_PROMPT_:
Your output should be an exact copy of the records, with no pictures in it.

==========

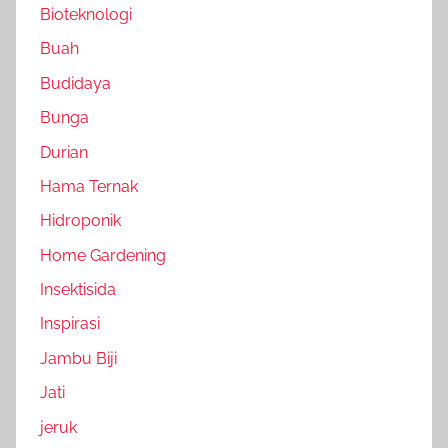
Bioteknologi
Buah
Budidaya
Bunga
Durian
Hama Ternak
Hidroponik
Home Gardening
Insektisida
Inspirasi
Jambu Biji
Jati
jeruk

==========

_SOLVED PROBLEM_:
Bioteknologi
Buah
Budidaya
Bunga
Durian
Hama Ternak
Hidroponik
Home Gardening
Insektisida
Inspirasi
Jambu Biji
Jati
jeruk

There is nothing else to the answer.